Henri Yav Mulang : La première des priorités est la consolidation des acquis de la stabilité du cadre macroéconomique afin de créer un environnement favorable au développement des activités économiques. En effet, une inflation à des niveaux très bas avec un taux autour d’une moyenne annuelle de 1%, un taux de change stable avec une volatilité réduite à moins de 1%, ainsi qu’un taux de croissance économique en constante progression avoisinant 8% l’an, sont des éléments qui rassurent les investisseurs et rendent l’économie attractive.
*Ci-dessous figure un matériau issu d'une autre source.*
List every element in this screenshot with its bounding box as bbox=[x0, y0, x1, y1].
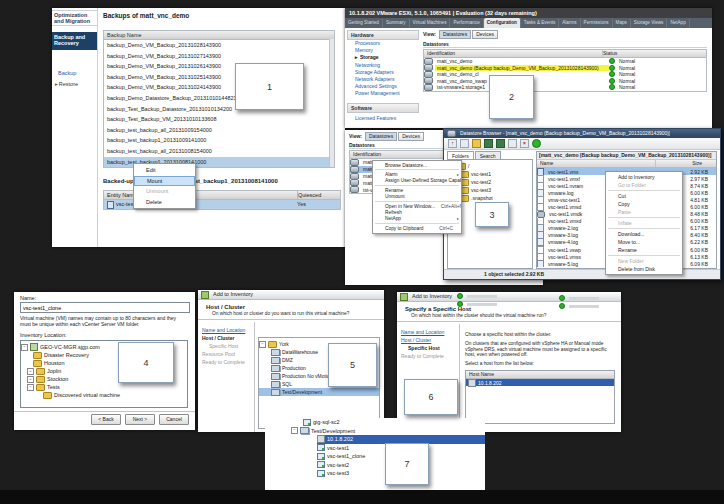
menu-item[interactable]: New Folder bbox=[606, 257, 682, 265]
tab[interactable]: Alarms bbox=[559, 18, 580, 28]
copy-icon[interactable] bbox=[508, 139, 517, 148]
datastores-view-button[interactable]: Datastores bbox=[439, 30, 471, 39]
menu-item[interactable]: Inflate bbox=[606, 219, 682, 227]
backup-row[interactable]: backup_Test_Backup_VM_20131010133608 bbox=[104, 114, 334, 125]
next-button[interactable]: Next > bbox=[125, 414, 155, 425]
download-icon[interactable] bbox=[496, 139, 505, 148]
tree-cluster[interactable]: Test/Development bbox=[265, 427, 485, 436]
tree-leaf[interactable]: Discovered virtual machine bbox=[21, 391, 187, 399]
vm-name-input[interactable] bbox=[20, 302, 190, 313]
wizard-step[interactable]: Name and Location bbox=[397, 328, 459, 336]
collapse-icon[interactable] bbox=[27, 384, 34, 391]
menu-item[interactable]: Paste bbox=[606, 208, 682, 216]
hardware-link[interactable]: Storage Adapters bbox=[347, 69, 419, 76]
backup-row[interactable]: backup_Demo_VM_Backup_20131027143900 bbox=[104, 51, 334, 62]
expand-icon[interactable] bbox=[27, 376, 34, 383]
menu-item[interactable]: Copy to Clipboard Ctrl+C bbox=[373, 225, 461, 231]
menu-item[interactable]: Delete from Disk bbox=[606, 265, 682, 273]
backup-row[interactable]: backup_Demo_VM_Backup_20131028143900 bbox=[104, 40, 334, 51]
quiesced-column[interactable]: Quiesced bbox=[298, 191, 321, 199]
tab[interactable]: Permissions bbox=[581, 18, 613, 28]
menu-item[interactable]: Edit bbox=[134, 165, 195, 176]
tree-folder[interactable]: Tests bbox=[21, 383, 187, 391]
menu-item[interactable]: Go to Folder bbox=[606, 181, 682, 189]
name-column[interactable]: Name bbox=[537, 160, 656, 167]
host-row[interactable]: 10.1.8.202 bbox=[466, 379, 614, 387]
backup-row[interactable]: backup_test_backup_all_20131009154000 bbox=[104, 125, 334, 136]
tab[interactable]: Configuration bbox=[484, 18, 521, 28]
sidebar-item-backup-recovery[interactable]: Backup and Recovery bbox=[52, 32, 97, 50]
up-one-level-icon[interactable] bbox=[448, 139, 457, 148]
datastores-view-button[interactable]: Datastores bbox=[365, 132, 397, 141]
refresh-icon[interactable] bbox=[532, 139, 541, 148]
menu-item[interactable]: Download... bbox=[606, 230, 682, 238]
hardware-link[interactable]: Storage bbox=[347, 54, 419, 61]
sidebar-item-optimization-migration[interactable]: Optimization and Migration bbox=[52, 10, 97, 26]
menu-item[interactable]: NetApp bbox=[373, 216, 461, 222]
identification-column[interactable]: Identification bbox=[424, 50, 603, 57]
tab-folders[interactable]: Folders bbox=[447, 151, 474, 159]
tab[interactable]: NetApp bbox=[667, 18, 689, 28]
back-button[interactable]: < Back bbox=[91, 414, 121, 425]
tree-folder[interactable]: vsc-test3 bbox=[460, 186, 532, 194]
wizard-step[interactable]: Host / Cluster bbox=[397, 336, 459, 344]
tree-vm[interactable]: gig-sql-sc2 bbox=[265, 418, 485, 427]
menu-item[interactable]: Cut bbox=[606, 192, 682, 200]
devices-view-button[interactable]: Devices bbox=[398, 132, 424, 141]
hardware-link[interactable]: Processors bbox=[347, 40, 419, 47]
wizard-step[interactable]: Host / Cluster bbox=[198, 334, 254, 342]
menu-item[interactable]: Assign User-Defined Storage Capability..… bbox=[373, 178, 461, 184]
backup-row[interactable]: backup_test_backup_all_20131008154000 bbox=[104, 146, 334, 157]
wizard-step[interactable]: Ready to Complete bbox=[397, 352, 459, 360]
wizard-step[interactable]: Name and Location bbox=[198, 326, 254, 334]
datastore-browser-titlebar[interactable]: Datastore Browser - [matt_vsc_demo (Back… bbox=[444, 129, 720, 138]
backup-row[interactable]: backup_test_backup1_20131009141000 bbox=[104, 135, 334, 146]
collapse-icon[interactable] bbox=[259, 341, 266, 348]
cancel-button[interactable]: Cancel bbox=[159, 414, 189, 425]
tab[interactable]: Storage Views bbox=[631, 18, 668, 28]
sidebar-item-backup[interactable]: Backup bbox=[58, 70, 76, 76]
tab[interactable]: Summary bbox=[383, 18, 410, 28]
menu-item[interactable]: Rename bbox=[606, 246, 682, 254]
status-column[interactable]: Status bbox=[603, 50, 617, 57]
software-link[interactable]: Licensed Features bbox=[347, 113, 419, 121]
hardware-link[interactable]: Memory bbox=[347, 47, 419, 54]
wizard-step[interactable]: Resource Pool bbox=[198, 350, 254, 358]
tab[interactable]: Maps bbox=[613, 18, 631, 28]
delete-icon[interactable] bbox=[520, 139, 529, 148]
upload-icon[interactable] bbox=[484, 139, 493, 148]
collapse-icon[interactable] bbox=[21, 344, 28, 351]
collapse-icon[interactable] bbox=[291, 427, 298, 434]
menu-item[interactable]: Copy bbox=[606, 200, 682, 208]
menu-item[interactable]: Unmount bbox=[373, 194, 461, 200]
scrollbar[interactable] bbox=[329, 39, 334, 167]
devices-view-button[interactable]: Devices bbox=[472, 30, 498, 39]
menu-item[interactable]: Delete bbox=[134, 197, 195, 208]
hardware-link[interactable]: Network Adapters bbox=[347, 76, 419, 83]
host-name-column[interactable]: Host Name bbox=[466, 371, 614, 379]
tab-search[interactable]: Search bbox=[475, 151, 501, 159]
tree-folder[interactable]: .snapshot bbox=[460, 194, 532, 202]
menu-item[interactable]: Move to... bbox=[606, 238, 682, 246]
wizard-step[interactable]: Ready to Complete bbox=[198, 358, 254, 366]
search-icon[interactable] bbox=[460, 139, 469, 148]
hardware-link[interactable]: Power Management bbox=[347, 90, 419, 97]
menu-item[interactable]: Unmount bbox=[134, 186, 195, 197]
hardware-link[interactable]: Advanced Settings bbox=[347, 83, 419, 90]
backup-list-header[interactable]: Backup Name bbox=[104, 31, 334, 40]
menu-item[interactable]: Mount bbox=[134, 176, 195, 187]
cluster-row[interactable]: Test/Development bbox=[259, 388, 379, 396]
tree-folder[interactable]: vsc-test1 bbox=[460, 170, 532, 178]
tab[interactable]: Tasks & Events bbox=[521, 18, 559, 28]
wizard-step[interactable]: Specific Host bbox=[397, 344, 459, 352]
expand-icon[interactable] bbox=[27, 368, 34, 375]
tree-folder[interactable]: vsc-test2 bbox=[460, 178, 532, 186]
new-folder-icon[interactable] bbox=[472, 139, 481, 148]
hardware-link[interactable]: Networking bbox=[347, 62, 419, 69]
tab[interactable]: Virtual Machines bbox=[410, 18, 451, 28]
wizard-titlebar[interactable]: Add to Inventory bbox=[198, 290, 384, 300]
datastore-row[interactable]: tst-vmware1:storage1 Normal bbox=[424, 84, 706, 91]
tab[interactable]: Getting Started bbox=[345, 18, 383, 28]
wizard-step[interactable]: Specific Host bbox=[198, 342, 254, 350]
size-column[interactable]: Size bbox=[656, 160, 716, 167]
La deuxième priorité est, sans conteste, la mobilisation des ressources financières pour que l’Etat puisse disposer des moyens de sa politique. A ce sujet, il s’agitde faire en sorte que les régies financières mettent en placedes outils et des instruments qui leur permettent de collecter les impôts, taxes et redevances dus à l’Etat, sans pour autant soumettre les assujettis à des tracasseries qui «plombent» le climat des affaires.
C’est dans ce cadre que des réformes sont nécessaires pour renforcer l’administration fiscale afin qu’elle arrive à exploiter au maximum le potentiel fiscal du Pays.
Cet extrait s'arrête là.